Cumulative power output will reach around 350 kilowatts initially—enough to support loads from five Mad River commercial and industrial facilities and 12 nearby homes currently served by WEC.

As for design specifics, says Lynch, the power sources will be separated on a single feeder at distances of at least 100 yards. Automated electronic controls on the inverters will do the "heavy lifting" of voltage and power balancing. The systems are pre-programmed with algorithms developed and tested at the Wisconsin lab. Because Mad Rivers' microgrid system is a prototype, it will apply additional voltage regulators for protection. Also, once it's operational, its fluctuations will be closely watched as loads and outputs are varied under real load conditions, and experimentally, to see what happens.

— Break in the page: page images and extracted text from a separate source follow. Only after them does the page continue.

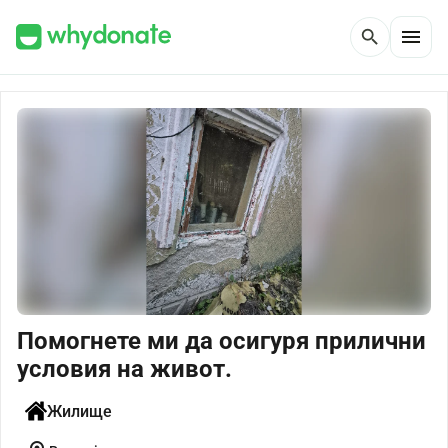
menu
search
Помогнете ми да осигуря прилични
условия на живот.
Жилище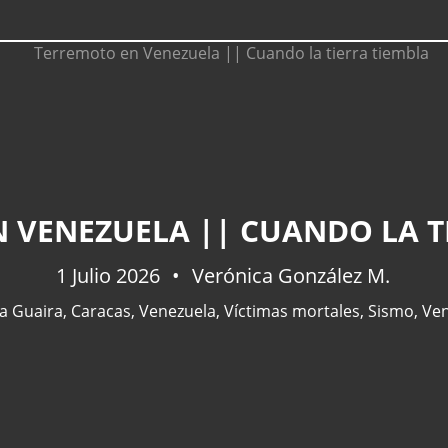
 VENEZUELA || CUANDO LA T
1 Julio 2026
Verónica González M.
a Guaira
,
Caracas
,
Venezuela
,
Víctimas mortales
,
Sismo
,
Ven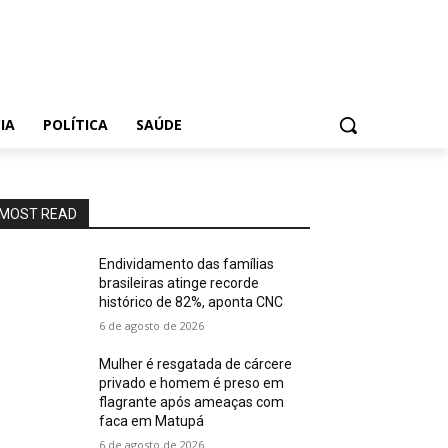
IA
POLÍTICA
SAÚDE
MOST READ
Endividamento das famílias
brasileiras atinge recorde
histórico de 82%, aponta CNC
6 de agosto de 2026
Mulher é resgatada de cárcere
privado e homem é preso em
flagrante após ameaças com
faca em Matupá
6 de agosto de 2026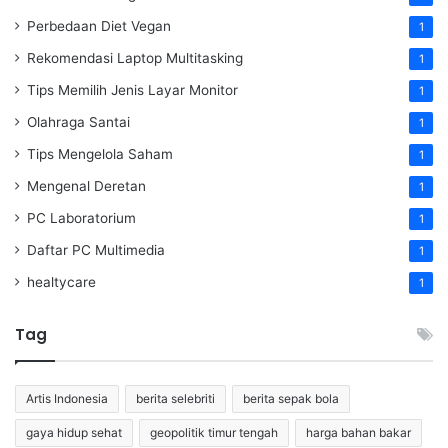
Perbedaan Diet Vegan
1
Rekomendasi Laptop Multitasking
1
Tips Memilih Jenis Layar Monitor
1
Olahraga Santai
1
Tips Mengelola Saham
1
Mengenal Deretan
1
PC Laboratorium
1
Daftar PC Multimedia
1
healtycare
1
Tag
Artis Indonesia
berita selebriti
berita sepak bola
gaya hidup sehat
geopolitik timur tengah
harga bahan bakar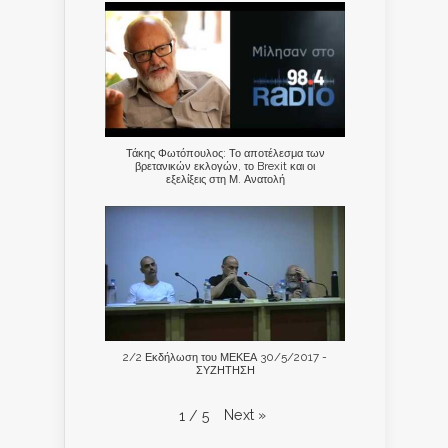
Τάκης Φωτόπουλος: Το αποτέλεσμα των
βρετανικών εκλογών, το Brexit και οι
εξελίξεις στη Μ. Ανατολή
2/2 Εκδήλωση του ΜΕΚΕΑ 30/5/2017 -
ΣΥΖΗΤΗΣΗ
Next
»
1
/
5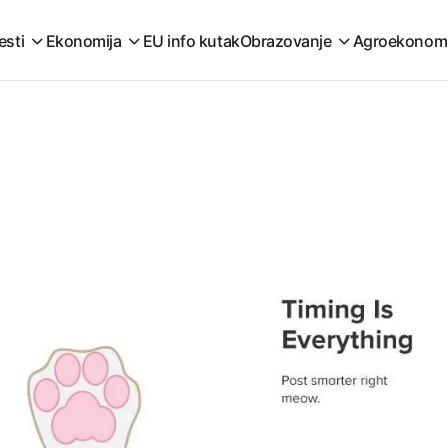
esti
Ekonomija
EU info kutak
Obrazovanje
Agroekonom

Power coming from the local WEC substation will also be monitored (automatically); a protective relay at the PCC will detect undesirable events. If grid conditions warrant, a fast disconnection switch will open. The microgrid will island and continue operating on its own, so that microgrid clients will enjoy uninterrupted power. Actually, notes Lynch, several modes of operation are possible with the sophisticated switch, including full islanding to insulate the neighborhood from voltage sags or spikes on the main grid, as well as variable kinds of parallel connection.

 
 

Future Commercial Applications
Northern Power hasn't announced formal marketing plans yet, but potential opportunities for these ultra-functional, highly beneficial microgrids are obvious. Lynch envisions them serving, for example, as attractive alternatives for new commercial/industrial parks where utility-line extension is often costly. Microgrids might also power remote villages in the developing world, "or in any other area where you don't have a strong utility, or you can't rely on it, or it doesn't exist," he says. Bypassing the need for a centralized, multi-megawatt generator, communities that are favorably sited in sunny, windy areas could easily tap these networks to create all or nearly all renewables-based power systems.

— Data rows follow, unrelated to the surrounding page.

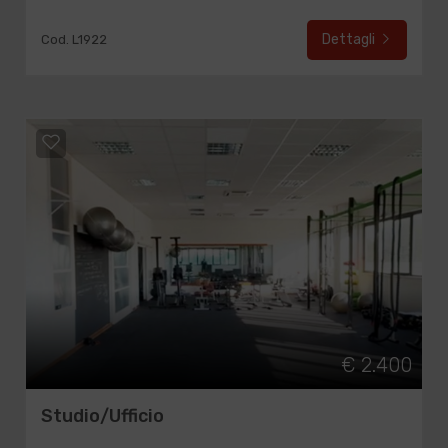
Dettagli
Cod. L1922
€ 2.400
Studio/Ufficio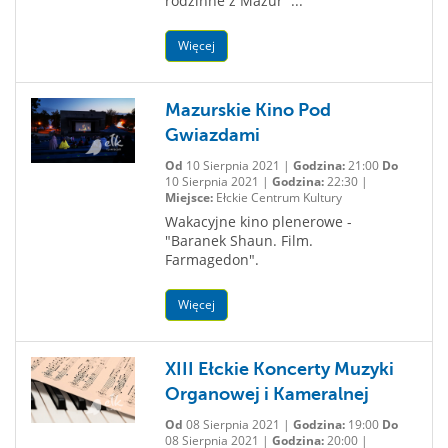
rodzinne z Mazur ...
Więcej
Mazurskie Kino Pod
Gwiazdami
Od
10 Sierpnia 2021 |
Godzina:
21:00
Do
10 Sierpnia 2021 |
Godzina:
22:30 |
Miejsce:
Ełckie Centrum Kultury
Wakacyjne kino plenerowe -
"Baranek Shaun. Film.
Farmagedon".
Więcej
XIII Ełckie Koncerty Muzyki
Organowej i Kameralnej
Od
08 Sierpnia 2021 |
Godzina:
19:00
Do
08 Sierpnia 2021 |
Godzina:
20:00 |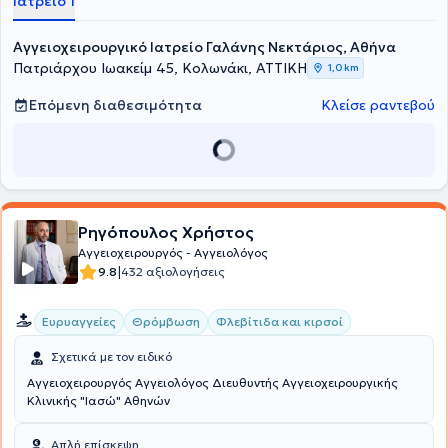
Ιατρείο 1
ενδαγγειακές θεραπείες με χρήση stent σε μηριαία αγγεία,
καρωτίδες, κατιούσα θωρακική και κοιλιακή αορτή και φλέβες,
Αγγειοχειρουργικό Ιατρείο Γαλάνης Νεκτάριος, Αθήνα
όσο και στις κλασσικές χειορυργικές επεμβάσεις αγγειακής
Πατριάρχου Ιωακείμ 45, Κολωνάκι, ΑΤΤΙΚΗ
αποκατάστασης.
1,0 km
Επόμενη διαθεσιμότητα
Κλείσε ραντεβού
Ρηγόπουλος Χρήστος
Αγγειοχειρουργός - Αγγειολόγος
|
9.8
432 αξιολογήσεις
Ευρυαγγείες
Θρόμβωση
Φλεβίτιδα και κιρσοί
Σχετικά με τον ειδικό
Αγγειοχειρουργός Αγγειολόγος Διευθυντής Αγγειοχειρουργικής
Κλινικής "Ιασώ" Αθηνών
Απλή επίσκεψη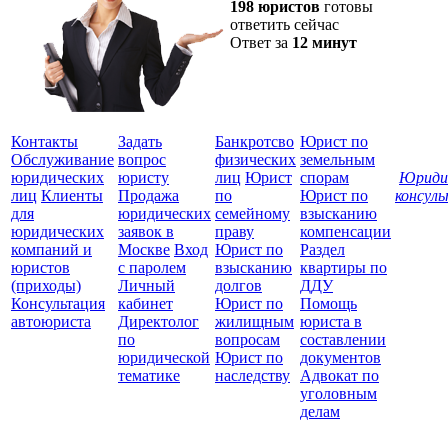
198 юристов
готовы
ответить сейчас
Ответ за
12 минут
Контакты
Задать
Банкротсво
Юрист по
Обслуживание
вопрос
физических
земельным
юридических
юристу
лиц
Юрист
спорам
Юриди
лиц
Клиенты
Продажа
по
Юрист по
консул
для
юридических
семейному
взысканию
Все
юридических
заявок в
праву
компенсации
защ
компаний и
Москве
Вход
Юрист по
Раздел
юристов
с паролем
взысканию
квартиры по
(приходы)
Личный
долгов
ДДУ
Консультация
кабинет
Юрист по
Помощь
автоюриста
Директолог
жилищным
юриста в
по
вопросам
составлении
юридической
Юрист по
документов
тематике
наследству
Адвокат по
уголовным
делам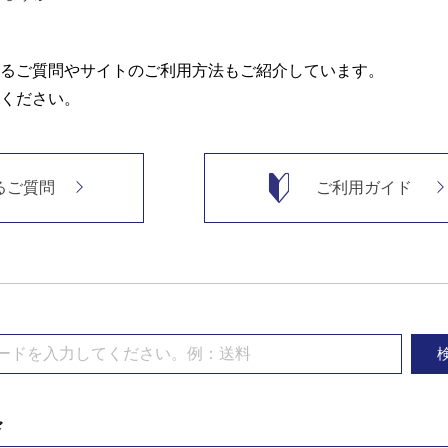
るご質問やサイトのご利用方法もご紹介しています。
ください。
るご質問
ご利用ガイド
ド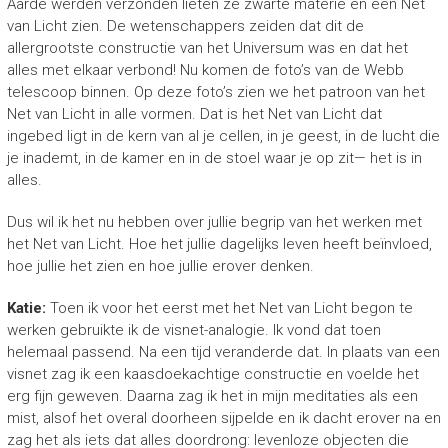
Aarde werden verzonden lieten ze zwarte materie en een Net
van Licht zien. De wetenschappers zeiden dat dit de
allergrootste constructie van het Universum was en dat het
alles met elkaar verbond! Nu komen de foto’s van de Webb
telescoop binnen. Op deze foto’s zien we het patroon van het
Net van Licht in alle vormen. Dat is het Net van Licht dat
ingebed ligt in de kern van al je cellen, in je geest, in de lucht die
je inademt, in de kamer en in de stoel waar je op zit— het is in
alles.
Dus wil ik het nu hebben over jullie begrip van het werken met
het Net van Licht. Hoe het jullie dagelijks leven heeft beïnvloed,
hoe jullie het zien en hoe jullie erover denken.
Katie:
Toen ik voor het eerst met het Net van Licht begon te
werken gebruikte ik de visnet-analogie. Ik vond dat toen
helemaal passend. Na een tijd veranderde dat. In plaats van een
visnet zag ik een kaasdoekachtige constructie en voelde het
erg fijn geweven. Daarna zag ik het in mijn meditaties als een
mist, alsof het overal doorheen sijpelde en ik dacht erover na en
zag het als iets dat alles doordrong: levenloze objecten die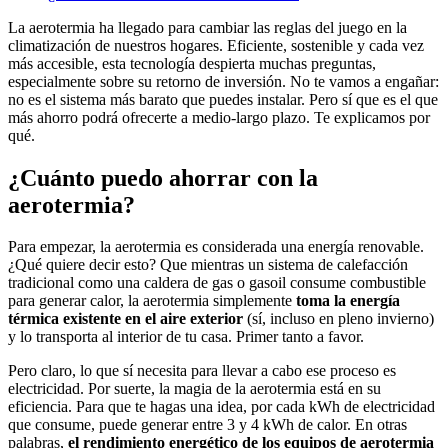
La aerotermia ha llegado para cambiar las reglas del juego en la
climatización de nuestros hogares. Eficiente, sostenible y cada vez
más accesible, esta tecnología despierta muchas preguntas,
especialmente sobre su retorno de inversión. No te vamos a engañar:
no es el sistema más barato que puedes instalar. Pero sí que es el que
más ahorro podrá ofrecerte a medio-largo plazo. Te explicamos por
qué.
¿Cuánto puedo ahorrar con la
aerotermia?
Para empezar, la aerotermia es considerada una energía renovable.
¿Qué quiere decir esto? Que mientras un sistema de calefacción
tradicional como una caldera de gas o gasoil consume combustible
para generar calor, la aerotermia simplemente
toma la energía
térmica existente en el aire exterior
(sí, incluso en pleno invierno)
y lo transporta al interior de tu casa. Primer tanto a favor.
Pero claro, lo que sí necesita para llevar a cabo ese proceso es
electricidad. Por suerte, la magia de la aerotermia está en su
eficiencia. Para que te hagas una idea, por cada kWh de electricidad
que consume, puede generar entre 3 y 4 kWh de calor. En otras
palabras,
el rendimiento energético de los equipos de aerotermia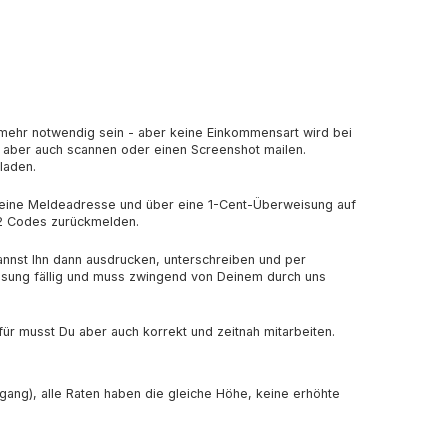
e mehr notwendig sein - aber keine Einkommensart wird bei
st aber auch scannen oder einen Screenshot mailen.
hladen.
eine Meldeadresse und über eine 1-Cent-Überweisung auf
 2 Codes zurückmelden.
nnst Ihn dann ausdrucken, unterschreiben und per
eisung fällig und muss zwingend von Deinem durch uns
für musst Du aber auch korrekt und zeitnah mitarbeiten.
rgang), alle Raten haben die gleiche Höhe, keine erhöhte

WEMPEC Microgrid Emulation Lab

Moreover, new kinds of business relationships can readily be foreseen. For example, a commercial power system operator might buy and run a microgrid-based DG network, but not necessarily be an end user itself. Rather, it would act as a "mini-utility" for a special niche. Another obvious scenario would be that of utilities adopting microgrid technology themselves, perhaps then partnering with cogen owners collaboratively.

Other intriguing but as-yet unanswered questions arise: How, for example, would peak-shaving economics be affected if the DG resources are microgridded and running all the time rather than optimized? And how might a cogeneration site share its power with its microgrid neighbors? Lynch points out that these and other technical, regulatory, and commercial issues remain virgin territory for markets and adopters to explore.

From a researcher's standpoint, Lasseter sums up by noting that more demonstration sites would be nice to have, especially in collaboration with utilities. As of late 2004, CERTS was already evaluating proposals from three such prospects, and has intentions of selecting and implementing one sometime in 2005. The CEC, he notes, will provide a generous grant of about $3 million to build a full-scale microgrid at an unnamed California site. Other potential partners for CERTS' energy solution might include business and industrial parks, campuses, military bases and office buildings-specifically, says Lasseter, those with loads up to half a megawatt at 480 volts (i.e., for testing a 500-kva transformer) and which are able to use waste heat. A prospective microgrid could likely integrate an existing energy management system, too, he adds.

Finally, part of the rollout process that's now under way involves demonstrating or at least probing the potential commercial value. CERTS, Lasseter says, "is talking with potential partners to take it to the next level."

La Mesa, CA–based writer DAVID ENGLE specializes in construction-related topics.